Other, more advanced numbers like wOBA (weighted on base average) have an even stronger relationship to scoring runs while incorporating speed and base running. But OPS is a good start for us here at Getting Blanked.

Use the comment section to air your beefs or pose a question to the crack staff if you’re not sure of anything you see here, of if you wish for us to get off your lawn.

1. Keep it coming dude! Hopefully the better educated the fans get, the better fans they’ll become. And you know, maybe won’t come to games and heckle Carl Crawford for no reason…

2. Hahaha. This is an awesome post. Well written, not derogatory in any way, exactly what all baseball fans need.

3. My eyes frequently glaze over when people talk about simple math, not gonna lie. But then you bring me back with things like: “But like shots of Jägermeister and fistfights, you can safely assume one has a lot to do with the other,” and it all makes sense again!

4. Drew: I hope you realize that people like you are the reason Joe Morgan got fired. How can you sleep at night?

5. Excellent post. Never apologize for being nerdy, especially if you are right.

6. I must be new to the whole stats thing because i had to google what OPS was (since this article did not define it…..). interesting article all the same

7. hey definately well thought out, but terribly written, bloggers would be taken more serioulsy if they could learn to write, stop using spell check and try proof reading, it gets freaking annoying trying to understand a complex issue when the language has to be re-read over and over.

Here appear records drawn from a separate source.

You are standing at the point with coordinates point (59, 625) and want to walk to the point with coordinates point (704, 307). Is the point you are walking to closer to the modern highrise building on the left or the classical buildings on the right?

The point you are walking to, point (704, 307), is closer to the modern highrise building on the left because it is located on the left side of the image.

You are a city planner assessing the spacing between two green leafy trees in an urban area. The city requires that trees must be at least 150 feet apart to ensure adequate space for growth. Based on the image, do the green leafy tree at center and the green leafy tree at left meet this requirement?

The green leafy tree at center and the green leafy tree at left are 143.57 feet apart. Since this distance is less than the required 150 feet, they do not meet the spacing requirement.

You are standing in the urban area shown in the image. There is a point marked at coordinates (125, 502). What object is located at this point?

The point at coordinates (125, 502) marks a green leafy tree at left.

9. I’m as big a fan of advanced metrics and statistical analysis as anyone, but I’m not really buying in to what you’re trying to demonstrate here.

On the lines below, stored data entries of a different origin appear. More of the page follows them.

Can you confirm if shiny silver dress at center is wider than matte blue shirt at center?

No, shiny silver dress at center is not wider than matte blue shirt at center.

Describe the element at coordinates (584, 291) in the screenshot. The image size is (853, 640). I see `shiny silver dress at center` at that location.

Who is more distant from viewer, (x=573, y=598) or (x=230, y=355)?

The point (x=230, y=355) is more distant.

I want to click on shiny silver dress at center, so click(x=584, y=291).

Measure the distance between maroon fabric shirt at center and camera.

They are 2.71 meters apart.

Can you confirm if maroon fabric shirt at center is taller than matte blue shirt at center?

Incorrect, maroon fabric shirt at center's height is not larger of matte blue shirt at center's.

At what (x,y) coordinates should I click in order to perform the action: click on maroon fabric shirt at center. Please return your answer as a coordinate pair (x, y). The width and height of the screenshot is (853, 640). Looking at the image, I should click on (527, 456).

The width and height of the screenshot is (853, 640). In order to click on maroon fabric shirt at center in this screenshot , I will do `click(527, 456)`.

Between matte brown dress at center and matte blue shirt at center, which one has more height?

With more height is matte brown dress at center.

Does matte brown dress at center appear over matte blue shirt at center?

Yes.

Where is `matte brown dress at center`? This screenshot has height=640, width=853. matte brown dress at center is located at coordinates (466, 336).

I don’t really understand how a measure of the lack of outliers in a linear regression of OBP vs. the lack of outliers in a linear regression of AVG is showing that OBP is more important for scoring runs. It shows that there is a lot less variation in the statistical set, and the linear fit is a better model for predicting future results. (I.E, you know that if your team OBP for 2011 is .325 you can be confident you’re going to score ~700 runs, but if your team average is .250 you’re going to score somewhere between 600 and 675 runs) Showing that there is a stronger correlation isn’t demonstrating that OBP has more value in scoring runs than AVG, it’s just showing that there is less statistical variance.

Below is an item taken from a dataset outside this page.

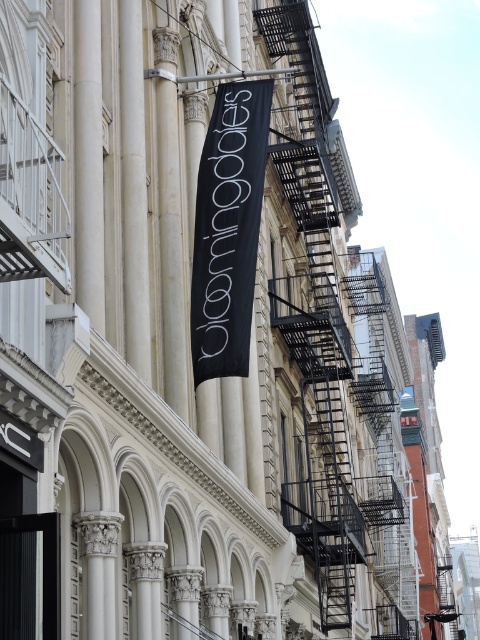 You are an architect evaluating the building facade. You need to determine which object occupies more space on the wall between the black metal fire escape at upper right and the black fabric banner at center. Based on the scene, which one is larger?

The black metal fire escape at upper right has a larger size compared to the black fabric banner at center, so it occupies more space on the wall.

You are standing in front of the building and want to reach the black metal fire escape at upper right. Which direction should you move relative to the black fabric banner at center?

The black metal fire escape at upper right is below the black fabric banner at center, so you should move downward from the banner to reach the fire escape.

The characteristic of the linear fit which demonstrates the value of one statistic compared to another is the slope of the line. The extremely high slope of the OBP fit shows that a small amount of change in OBP results in a larger change in runs than a similar amount of change in AVG or SLG.

I’d be curious to see what this analysis would look like over a much larger set of data. It seems to follow the mentality that a 1 point increase in OBP is worth 3 points of SLG.

10. Wow, Matt. Now that’s a comment.

I agree that using a linear regression doesn’t provide the depth of insight of which you speak. My goal here wasn’t to predict future results (which would be nice) but more of a primer demonstrating the relative strengths of each rate.

Showing a strong correlation (in a tiny one year sample) between OPS and runs scored might cause someone still getting a handle on this flurry of new numbers to pause and consider alternatives to tried and true batting average .

I feel as though showing the respective correlations between each of the well-known slash numbers serves as a better foundation to move into more predictive advanced numbers in the future.

Comments like yours are amazing and push us all to keep doing better. Thanks for your feedback and thanks for reading.

11. Apologies. I got a little bit ahead of myself with where you were going with the post.

Indeed OPS is a more accurate way of comparing team runs, and by extension, a more accurate way of comparing a player’s run contribution to other players.

I was getting ahead of myself with a comparison of the value of the different statistics on a point by point basis.

12. No need to apologize, your position is important and valued. Keep it up!